1

I would like to easily load data in my HBase table. I thought using the ImportTsv tool would be ideal. With something like this :

hbase org.apache.hadoop.hbase.mapreduce.ImportTsv '-Dimporttsv.separator=;' -Dimporttsv.columns=HBASE_ROW_KEY,f:i tab import.tsv

I want values in the column "f:i" to be stored as bytes (hex) NOT as strings. Because direct consequence is that I am unable to query that column with filters needing to make integers comparisons.

1 - If I use put in the shell :

p = Put.new(Bytes.toBytes('r1'))
p.add(bytes('f'), Bytes.toBytes('i'), Bytes.toBytes(10));
tab.put(p)

I get :

r1  column=f:i, timestamp=1398519413393, value=\x00\x00\x00\x00\x00\x00\x00\x0A

2 - If I use the ImportTsv tool I get :

r1  column=f:i, timestamp=1398519413393, value=10

But in this case my scans with the following filter (as an example) won't work anymore :

f = SingleColumnValueFilter.new(
  Bytes.toBytes('f'),
  Bytes.toBytes('i'),
  CompareFilter::CompareOp::LESS_OR_EQUAL,
  BinaryComparator.new(Bytes.toBytes(70))
)

So basically, is there a simple way to fine tune ImportTsv tool so that it stores the numbers like in the first case ?
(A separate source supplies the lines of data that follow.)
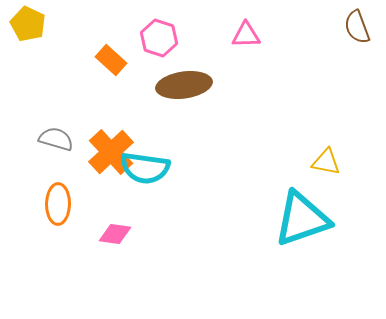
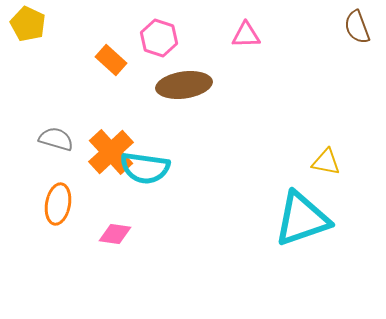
orange ellipse: rotated 9 degrees clockwise
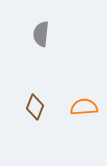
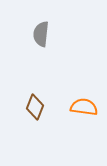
orange semicircle: rotated 12 degrees clockwise
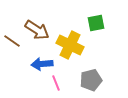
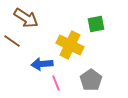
green square: moved 1 px down
brown arrow: moved 11 px left, 12 px up
gray pentagon: rotated 20 degrees counterclockwise
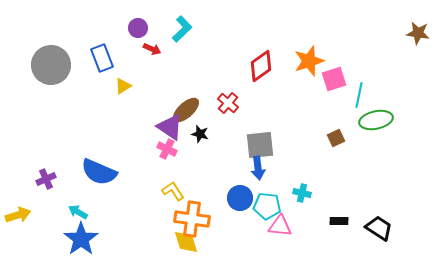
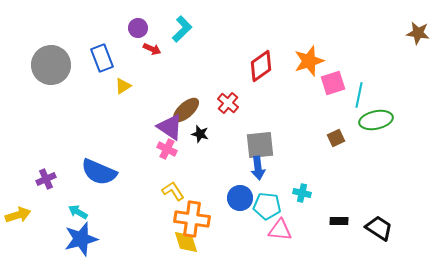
pink square: moved 1 px left, 4 px down
pink triangle: moved 4 px down
blue star: rotated 20 degrees clockwise
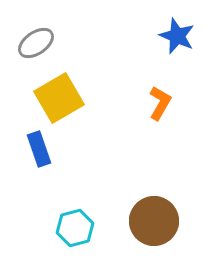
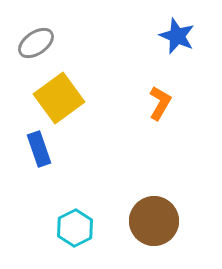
yellow square: rotated 6 degrees counterclockwise
cyan hexagon: rotated 12 degrees counterclockwise
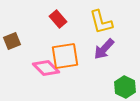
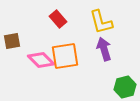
brown square: rotated 12 degrees clockwise
purple arrow: rotated 120 degrees clockwise
pink diamond: moved 5 px left, 8 px up
green hexagon: rotated 20 degrees clockwise
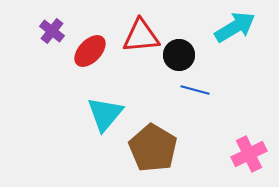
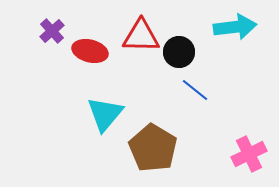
cyan arrow: rotated 24 degrees clockwise
purple cross: rotated 10 degrees clockwise
red triangle: rotated 6 degrees clockwise
red ellipse: rotated 60 degrees clockwise
black circle: moved 3 px up
blue line: rotated 24 degrees clockwise
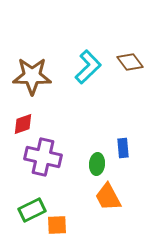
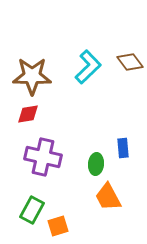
red diamond: moved 5 px right, 10 px up; rotated 10 degrees clockwise
green ellipse: moved 1 px left
green rectangle: rotated 36 degrees counterclockwise
orange square: moved 1 px right, 1 px down; rotated 15 degrees counterclockwise
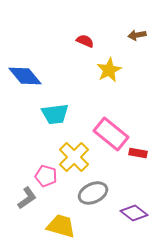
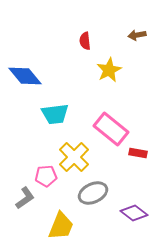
red semicircle: rotated 120 degrees counterclockwise
pink rectangle: moved 5 px up
pink pentagon: rotated 20 degrees counterclockwise
gray L-shape: moved 2 px left
yellow trapezoid: rotated 96 degrees clockwise
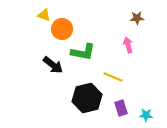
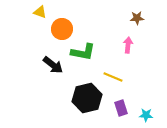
yellow triangle: moved 4 px left, 3 px up
pink arrow: rotated 21 degrees clockwise
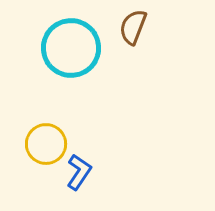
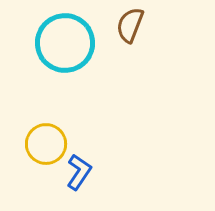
brown semicircle: moved 3 px left, 2 px up
cyan circle: moved 6 px left, 5 px up
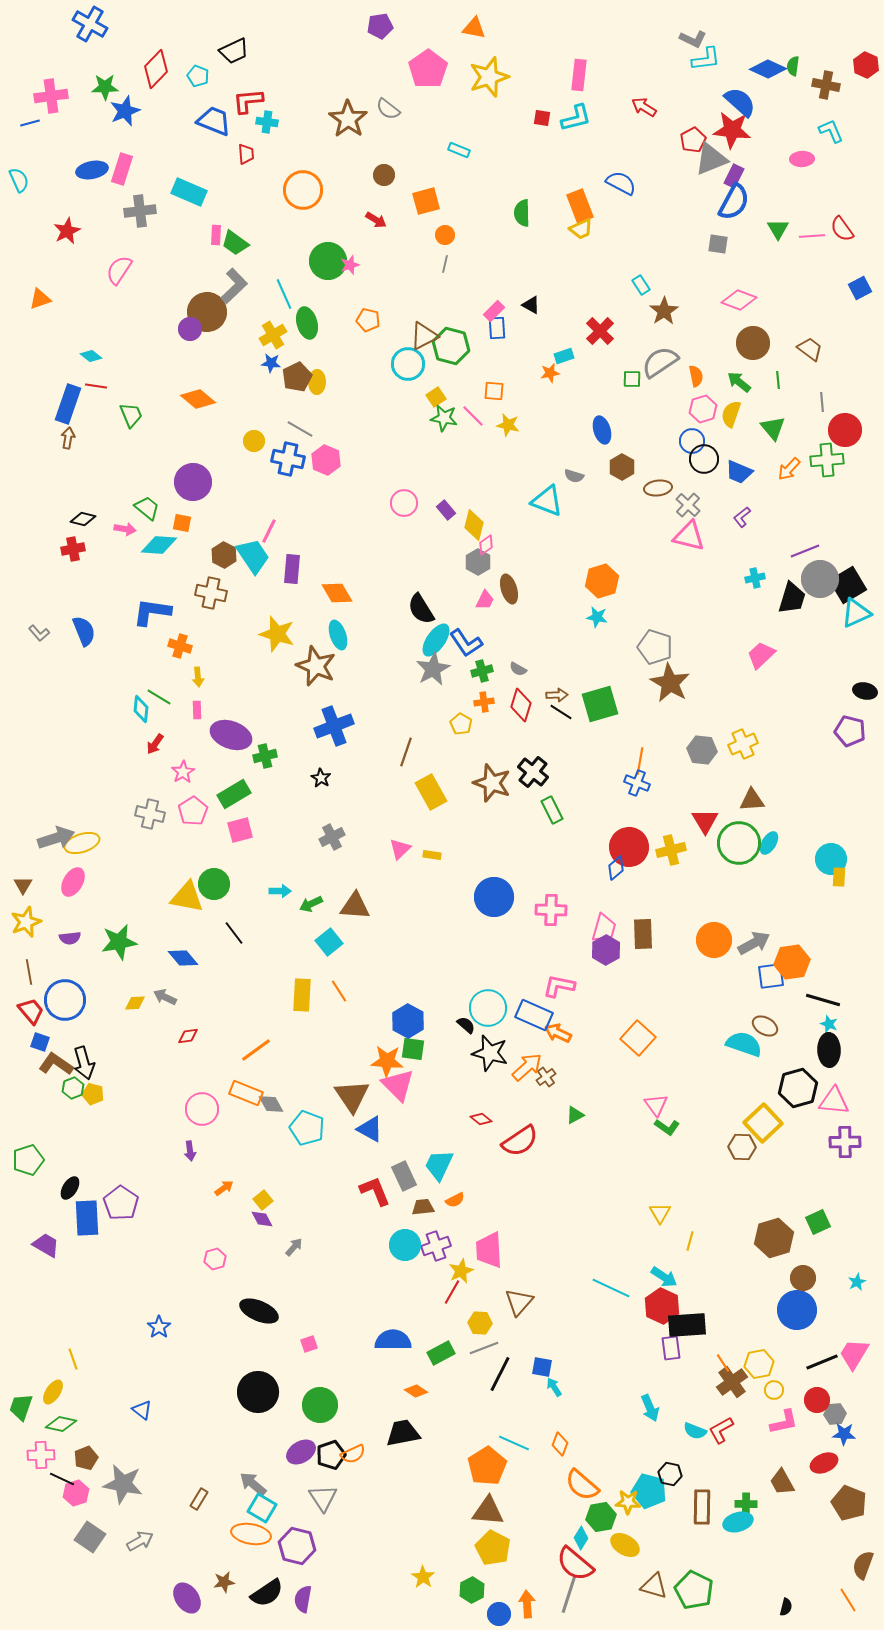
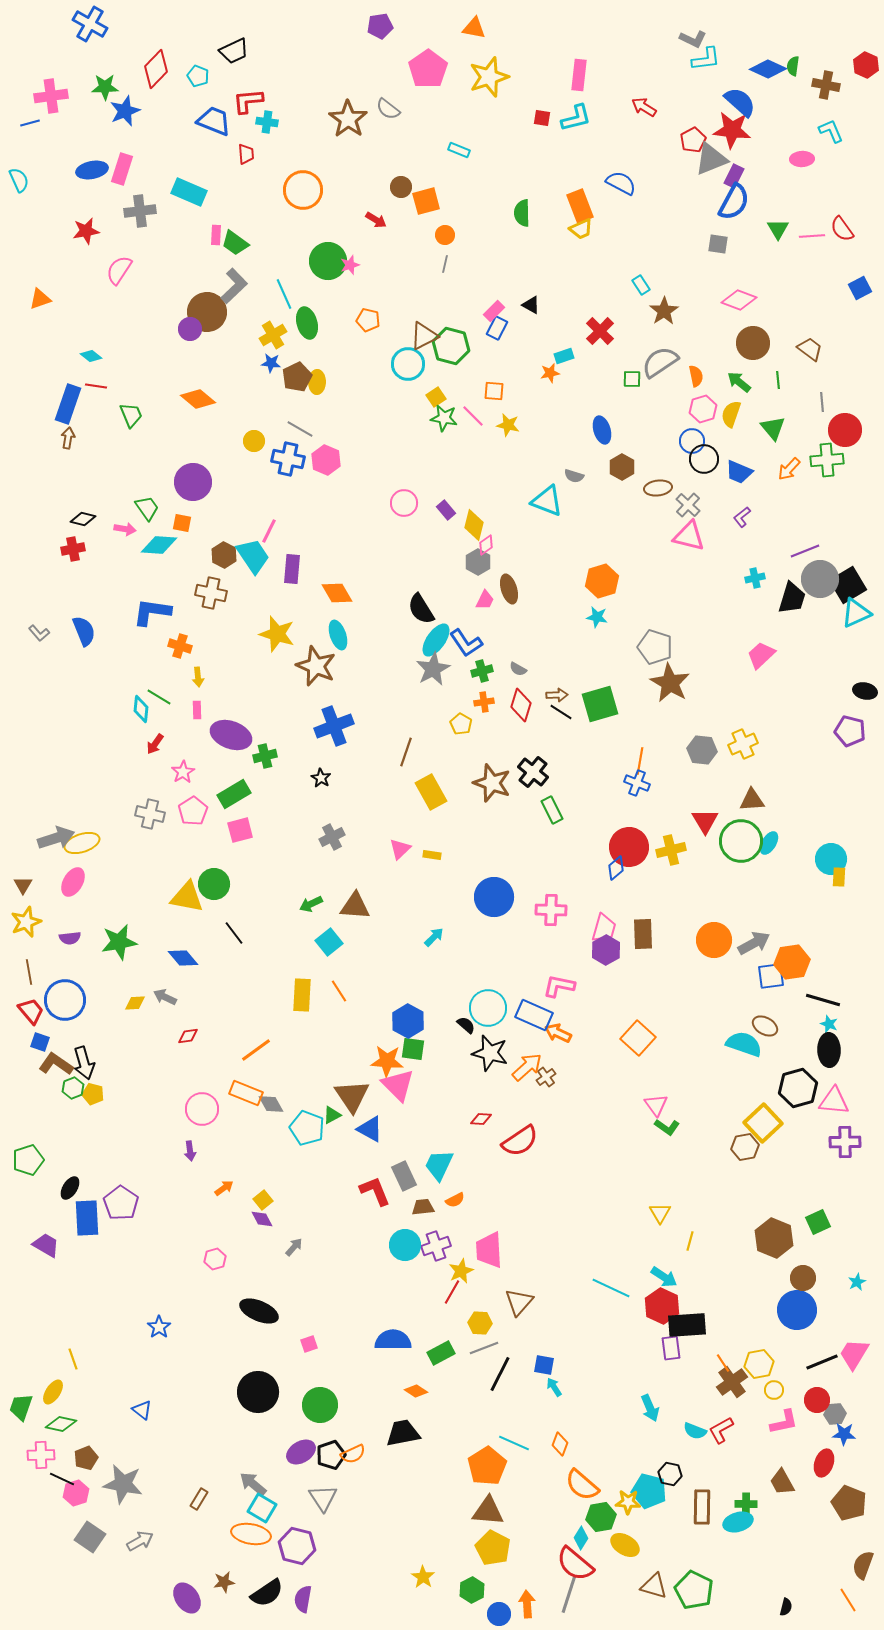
brown circle at (384, 175): moved 17 px right, 12 px down
red star at (67, 231): moved 19 px right; rotated 16 degrees clockwise
blue rectangle at (497, 328): rotated 30 degrees clockwise
green trapezoid at (147, 508): rotated 16 degrees clockwise
green circle at (739, 843): moved 2 px right, 2 px up
cyan arrow at (280, 891): moved 154 px right, 46 px down; rotated 45 degrees counterclockwise
green triangle at (575, 1115): moved 243 px left
red diamond at (481, 1119): rotated 35 degrees counterclockwise
brown hexagon at (742, 1147): moved 3 px right; rotated 12 degrees counterclockwise
brown hexagon at (774, 1238): rotated 21 degrees counterclockwise
blue square at (542, 1367): moved 2 px right, 2 px up
red ellipse at (824, 1463): rotated 48 degrees counterclockwise
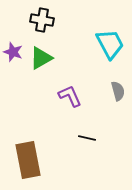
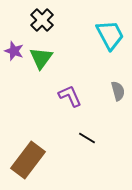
black cross: rotated 35 degrees clockwise
cyan trapezoid: moved 9 px up
purple star: moved 1 px right, 1 px up
green triangle: rotated 25 degrees counterclockwise
black line: rotated 18 degrees clockwise
brown rectangle: rotated 48 degrees clockwise
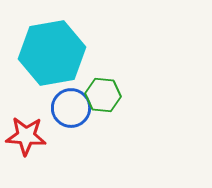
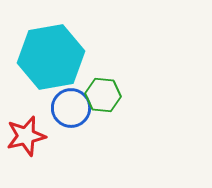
cyan hexagon: moved 1 px left, 4 px down
red star: rotated 18 degrees counterclockwise
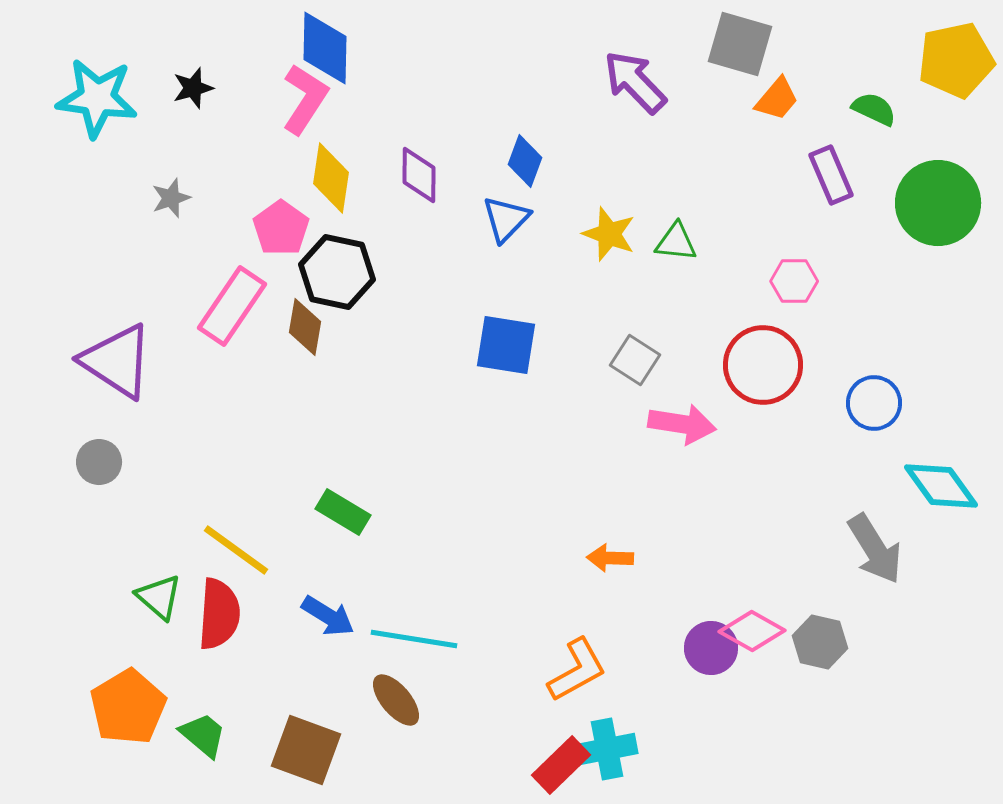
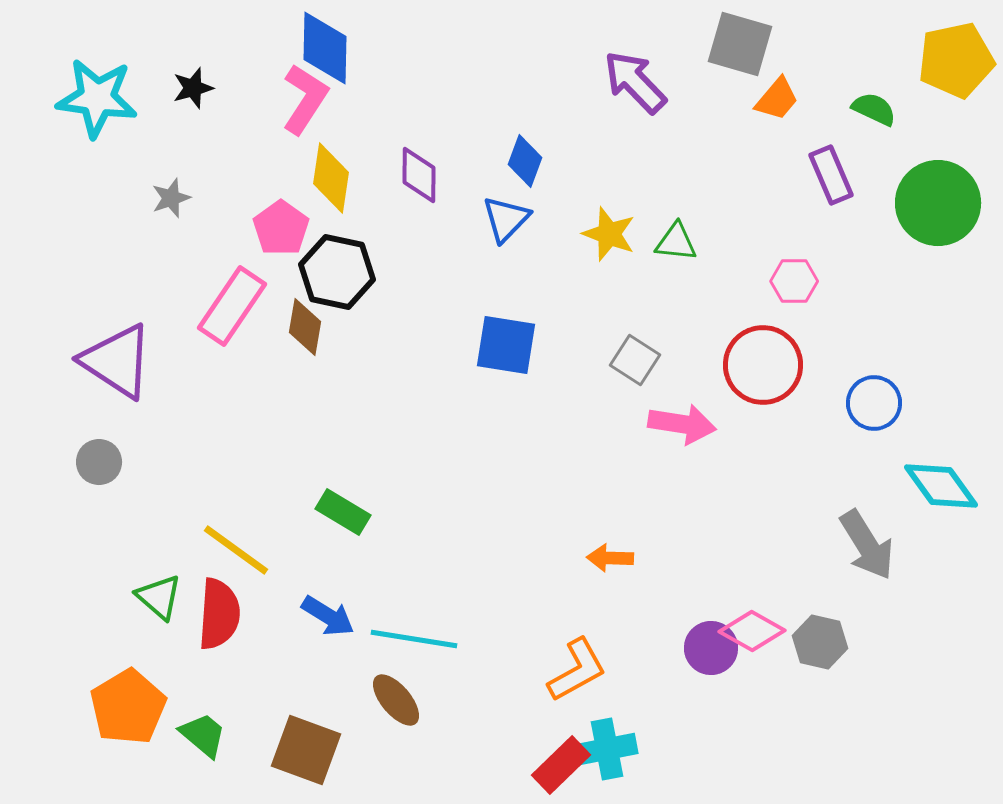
gray arrow at (875, 549): moved 8 px left, 4 px up
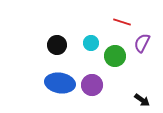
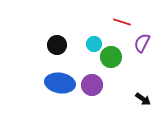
cyan circle: moved 3 px right, 1 px down
green circle: moved 4 px left, 1 px down
black arrow: moved 1 px right, 1 px up
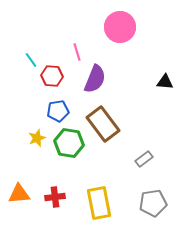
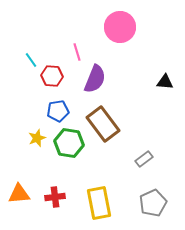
gray pentagon: rotated 16 degrees counterclockwise
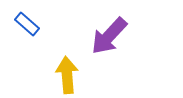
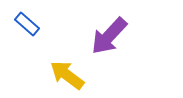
yellow arrow: rotated 48 degrees counterclockwise
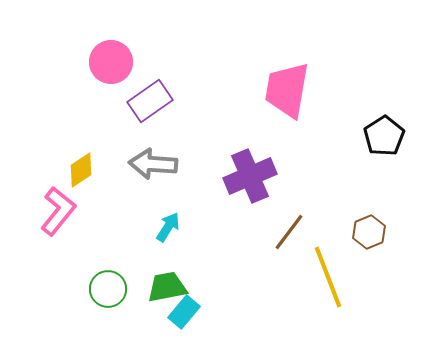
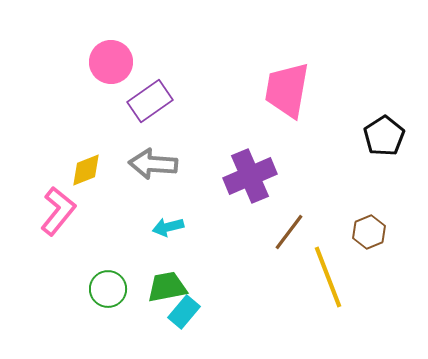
yellow diamond: moved 5 px right; rotated 12 degrees clockwise
cyan arrow: rotated 136 degrees counterclockwise
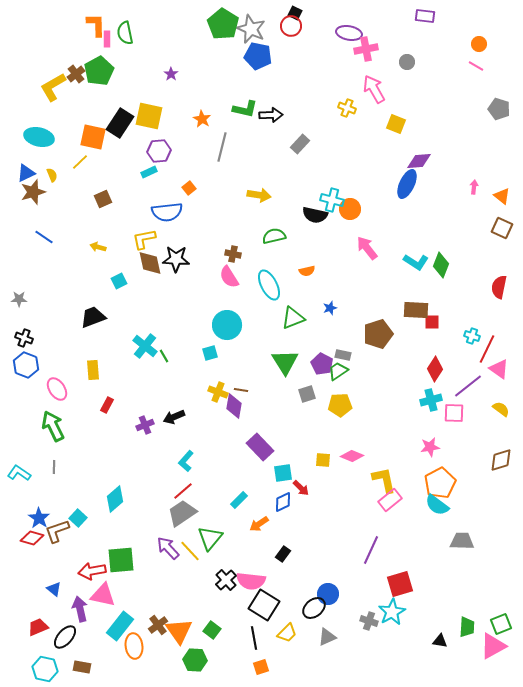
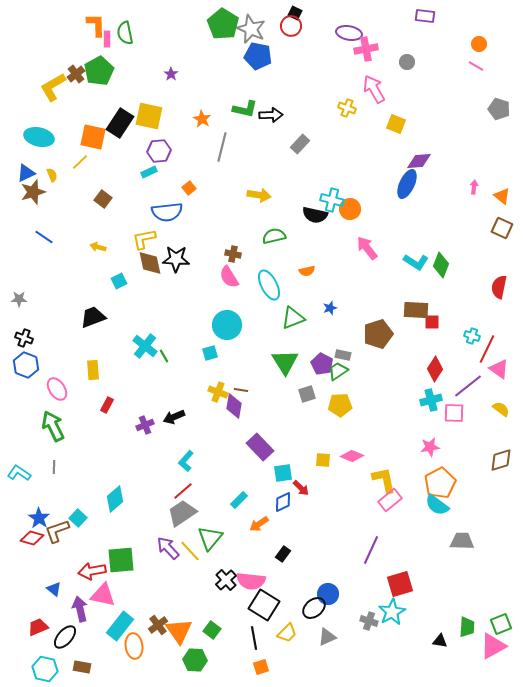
brown square at (103, 199): rotated 30 degrees counterclockwise
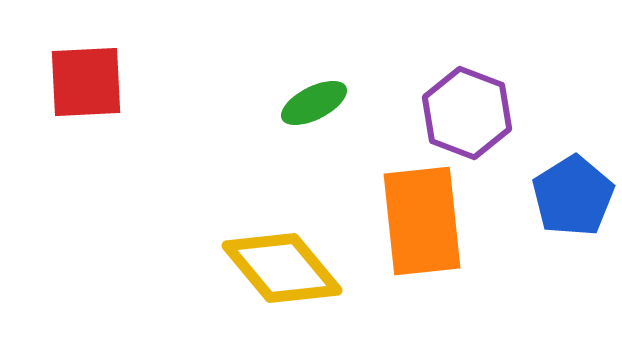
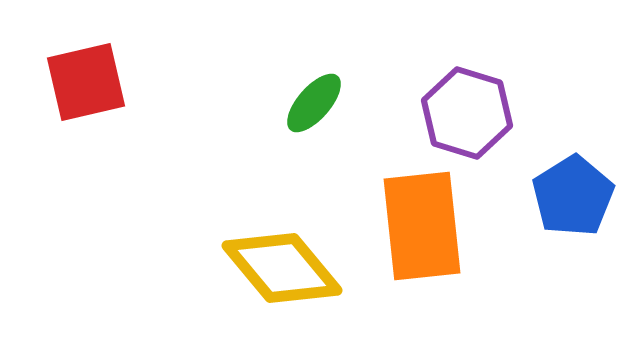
red square: rotated 10 degrees counterclockwise
green ellipse: rotated 22 degrees counterclockwise
purple hexagon: rotated 4 degrees counterclockwise
orange rectangle: moved 5 px down
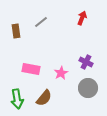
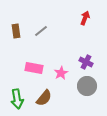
red arrow: moved 3 px right
gray line: moved 9 px down
pink rectangle: moved 3 px right, 1 px up
gray circle: moved 1 px left, 2 px up
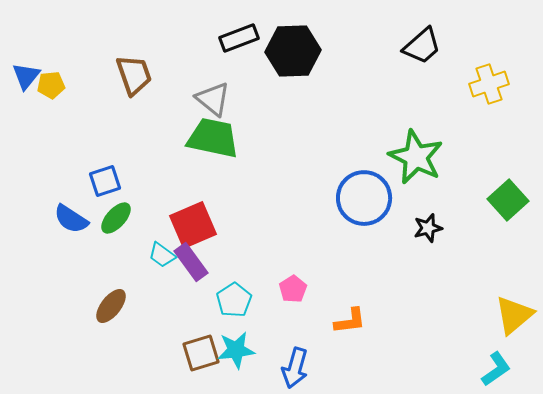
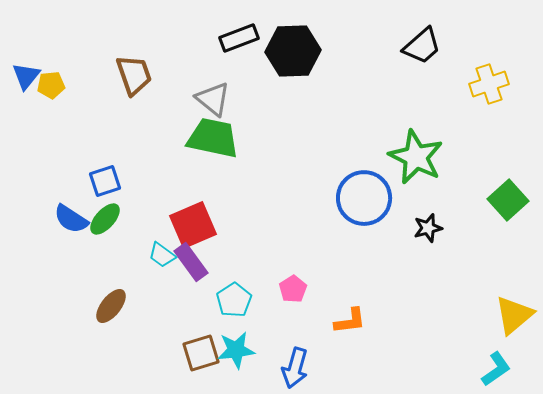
green ellipse: moved 11 px left, 1 px down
Thanks a lot for your help !

Community
  • 1
  • 1
tony
  • 618
  • 1
  • 6
  • 12

2 Answers2

1

Tony, no luck. Importtsv is wrong tool for binary data. Actually it is not good tool at all.

Looks like you need solution similar to what I do:

  • MapReduce job which imports your data and outputs HFile image.
  • completebulkload tool to bulk load prepared HFile.

Reference: https://hbase.apache.org/book/arch.bulk.load.html

More details:

  • For importing MapReduce job you actually need only mapper. This mapper shall produce sequence of Put objects. Look for importtsv itself.
  • Rest of importing job is just configured with things like HFileOutputFormat2.configureIncrementalLoad(Job, HTable).
  • I recommend to use HFileV2 due to number of reasons starting from luck of HFile V1 support in modern HBase clusters.
  • completebulkload is just ready-to-use tool. I personally have my custom MapReduce job for this stage because I have native things like Snappy in my tables and don't want to install any native things on client. So I just start single mapper which takes HFile image from HDFS and merge with specified table.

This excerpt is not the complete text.